Abstract : Two competing views of
regulating glottal airflow for maximum vocal
output are investigated theoretically. The
maximum power transfer theorem is used as a
guide. A wide epilarynx tube (laryngeal
vestibule) matches well with low glottal
resistance (believed to correspond to the
'yawn-sigh' approach in
voice therapy), whereas a narrow epilarynx tube
matches well with a higher glottal resistance
(believed to correspond to the "twang-belt"
approach). A simulation model is used to
calculate mean flows, peak flows, and oral
radiated pressure for an impedance ratio between
the vocal tract (the load) and the glottis (the
source). Results show that when the impedance
ratio approaches 1.0, maximum power is
transferred and radiated from the mouth. A full
update of the equations used for simulating
driving pressures, glottal flow, and vocal tract
input pressures is provided as a programming
guide for those interested in model
development.
INTRODUCTION
Speech language pathologies and singing
teachers have generated two competing views (and
accompanying behavioral strategies) about the
management of airflow in phonation. On the one
hand, there is the strategy of using a "sigh" to
release air with the voice (Linklater, 1976;
Colton and Casper, 1996; Brown, 1996), or using
a flowphonation mode (Sundberg, 1987). This flow
mode strategy helps to obtain maximum
peak-to-peak glottal airflow.
On the other hand, there is the opposite
strategy of increasing the adduction of the
vocal folds, as in belt (Sullivan, 1985;
Bestebreurtje and Schutte, 2000) and some
country-western singing (Sundberg et al., 1999)
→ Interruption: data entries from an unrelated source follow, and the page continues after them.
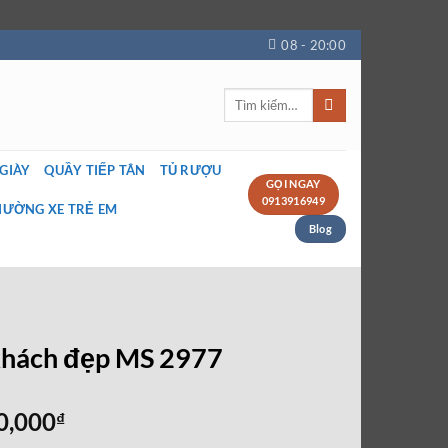
08 - 20:00
Tìm
kiếm:
 GIÀY
QUẦY TIẾP TÂN
TỦ RƯỢU
GỌI NGAY
0913916949
IƯỜNG XE TRẺ EM
Blog
 khách đẹp MS 2977
Giá
0,000
₫
hiện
to decrease both the average glottal flow and
the peak flow for (perhaps) greater glottal
efficiency. Even in some classical singing
approaches, airflow reduction is sometimes
encouraged by the mental image of "drinking in
the air" rather than blowing out the air.
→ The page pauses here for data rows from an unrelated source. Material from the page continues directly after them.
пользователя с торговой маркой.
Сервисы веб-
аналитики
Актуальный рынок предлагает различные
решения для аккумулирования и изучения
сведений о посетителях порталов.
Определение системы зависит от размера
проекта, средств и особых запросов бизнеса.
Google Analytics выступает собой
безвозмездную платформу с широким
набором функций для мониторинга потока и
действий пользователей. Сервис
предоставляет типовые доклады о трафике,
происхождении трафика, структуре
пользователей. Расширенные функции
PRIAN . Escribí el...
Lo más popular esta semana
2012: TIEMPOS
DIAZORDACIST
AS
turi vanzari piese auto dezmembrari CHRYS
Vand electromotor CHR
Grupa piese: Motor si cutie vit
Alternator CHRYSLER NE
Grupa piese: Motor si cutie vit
In this paper, a few data sets will be
presented that simulate a "tight adduction" case
and a "loose adduction" case with a computer
model of phonation. One objective of the study
is to show that both techniques can lead to an
optimum acoustic output at the mouth, but the
vocal tract configuration has to be matched to
the glottal configuration. Tight adduction of
the vocal folds requires a narrower supraglottal
airway, whereas looser adduction requires a
wider airway to maximize the output power. An
underlying guiding principle is the maximum
power transfer theorem in electric circuits and
transmission systems, which states that the
internal impedance of the source should match
the impedance of the load for maximum power
transfer.
A second objective of the study is to update
the aerodynamic driving force equations for a
low-dimensional model of vocal fold vibration in
detail. Some changes have occurred since
publication of the three-mass body-cover model
(Story and Titze, 1995), particularly with
regard to flow separation from the glottal wall
and collision forces. In order to continue
explorations with this low-dimensional bodycover
model, it is important to provide the
aerodynamic detail as a programming guide. This
dual objective makes this paper somewhat of a
nontraditional mixture between model development
and a clinical application. But this mixture is
justified by the fact that there is an
unfortunate history of "modeling for modeling
sake," by this and other authors, with
insufficient benefit to practitioners in voice
and speech. This paper is an attempt to steer
toward application while also maintaining a
theoretical forward thrust.
[...]
CONCLUSIONS
Mean glottal airflow (or, alternatively,
glottal resistance) has been a target for
optimizing vocal output power in voice therapy
and singing training. The current investigation
suggests that the optirnization process should
involve both the vocal tract and the vocal
folds. It appears that an impedance matching
between the two mght take place. In general, a
wide epilarynx tube (from the ventrical to the
laryngeal vestibule) requires a low glottal
resistance for maximum power transfer.
Conversely, a narrow epilarynx tube requires a
high glottal resistance (more adduction) for
maximum power transfer. What Sundberg (1987) has
called the "flow mode" appears to be a condition
where the vocal tract impedance is considerably
smaller than the glottal impedance, making the
glottis a flow source acoustically, as for
steady-flow (aerodynarnic) conditions.
Vocologists (those who habilitate voices)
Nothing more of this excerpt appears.